Medics posting messages on networking websites like Facebook and Twitter are breaching patient confidentiality, a leading journal reveals.
Research in the Journal of the American Medical Association found examples of web gossip by trainee doctors sharing private patient stories and details.
Over half of 78 US medical schools studied had reported cases of students posting unprofessional content online.
One in 10 of these contained frank violations of patient confidentiality.
Most were blogs, including one on Facebook, containing enough clinical detail that patients could potentially be identified.
Click on this link for the full article.
2 comments:
Reading this article has been extremely insightful on the precautions medical students and medical professionals need to keep in mind when posting information on the internet regarding clinical experiences. The expanding forums of social networking sites present challenges when abiding by confidentiality laws. Medical professionals and students often forget or discount the public arena of social networking sites. How can this be avoided?
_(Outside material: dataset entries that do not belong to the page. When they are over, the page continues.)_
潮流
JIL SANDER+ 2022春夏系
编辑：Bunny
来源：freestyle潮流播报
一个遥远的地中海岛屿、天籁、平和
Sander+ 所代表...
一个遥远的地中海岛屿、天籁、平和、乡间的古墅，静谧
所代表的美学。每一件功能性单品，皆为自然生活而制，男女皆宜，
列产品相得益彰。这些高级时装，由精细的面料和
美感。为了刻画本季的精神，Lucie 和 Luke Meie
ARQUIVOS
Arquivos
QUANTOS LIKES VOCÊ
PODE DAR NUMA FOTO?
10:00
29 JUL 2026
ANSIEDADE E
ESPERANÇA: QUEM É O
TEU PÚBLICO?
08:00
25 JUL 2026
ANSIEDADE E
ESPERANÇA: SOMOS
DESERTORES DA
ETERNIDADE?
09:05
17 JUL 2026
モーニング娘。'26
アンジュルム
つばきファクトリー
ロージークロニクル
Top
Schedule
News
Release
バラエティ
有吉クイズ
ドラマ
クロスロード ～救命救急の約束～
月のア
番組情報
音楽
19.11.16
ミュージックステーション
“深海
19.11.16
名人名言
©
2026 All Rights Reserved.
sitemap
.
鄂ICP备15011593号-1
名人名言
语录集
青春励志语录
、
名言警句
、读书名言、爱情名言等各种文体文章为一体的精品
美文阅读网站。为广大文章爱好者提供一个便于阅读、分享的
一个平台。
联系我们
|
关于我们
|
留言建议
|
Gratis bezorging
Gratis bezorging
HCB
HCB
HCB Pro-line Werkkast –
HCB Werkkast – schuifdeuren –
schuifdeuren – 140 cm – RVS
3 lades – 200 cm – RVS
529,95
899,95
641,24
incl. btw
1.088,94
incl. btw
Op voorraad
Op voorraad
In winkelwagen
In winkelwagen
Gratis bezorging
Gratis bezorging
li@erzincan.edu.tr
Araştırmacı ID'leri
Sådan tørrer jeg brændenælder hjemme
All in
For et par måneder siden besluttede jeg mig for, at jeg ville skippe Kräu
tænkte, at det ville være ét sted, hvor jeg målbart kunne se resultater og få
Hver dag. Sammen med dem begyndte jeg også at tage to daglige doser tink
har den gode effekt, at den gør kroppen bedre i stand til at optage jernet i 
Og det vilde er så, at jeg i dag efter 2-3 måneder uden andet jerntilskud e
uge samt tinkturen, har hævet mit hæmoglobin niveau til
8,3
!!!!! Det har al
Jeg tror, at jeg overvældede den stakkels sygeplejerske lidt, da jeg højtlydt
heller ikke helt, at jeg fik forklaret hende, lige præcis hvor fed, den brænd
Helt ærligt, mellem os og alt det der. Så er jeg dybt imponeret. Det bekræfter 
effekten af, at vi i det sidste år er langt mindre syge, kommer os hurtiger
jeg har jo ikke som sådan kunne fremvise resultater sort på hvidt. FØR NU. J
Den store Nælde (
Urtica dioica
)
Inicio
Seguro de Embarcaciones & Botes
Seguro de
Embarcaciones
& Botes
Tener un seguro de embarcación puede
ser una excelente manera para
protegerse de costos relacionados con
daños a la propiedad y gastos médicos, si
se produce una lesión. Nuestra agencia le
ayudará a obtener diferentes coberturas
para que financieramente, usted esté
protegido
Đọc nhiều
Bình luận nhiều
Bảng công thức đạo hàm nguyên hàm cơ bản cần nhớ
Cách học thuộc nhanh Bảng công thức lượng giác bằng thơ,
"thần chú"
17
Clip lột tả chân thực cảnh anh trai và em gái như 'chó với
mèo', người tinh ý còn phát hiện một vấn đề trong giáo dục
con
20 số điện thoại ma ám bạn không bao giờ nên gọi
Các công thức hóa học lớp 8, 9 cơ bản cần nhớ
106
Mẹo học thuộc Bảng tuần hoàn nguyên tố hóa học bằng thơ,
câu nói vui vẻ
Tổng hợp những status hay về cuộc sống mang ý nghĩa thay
Should social networking and confidentiality be a part of the required curriculum for all healthcare professionals?
Hi Rachel, I think that seeing that health care ethics is usually a mandatory course in health care education programs then it should extend to including ethics online.
One Australian researcher Sally Kift states that using online technologies needs to be embedded into the curriculum, not bolted on. At the moment I see a lot of "bolting on" and not enough embedding.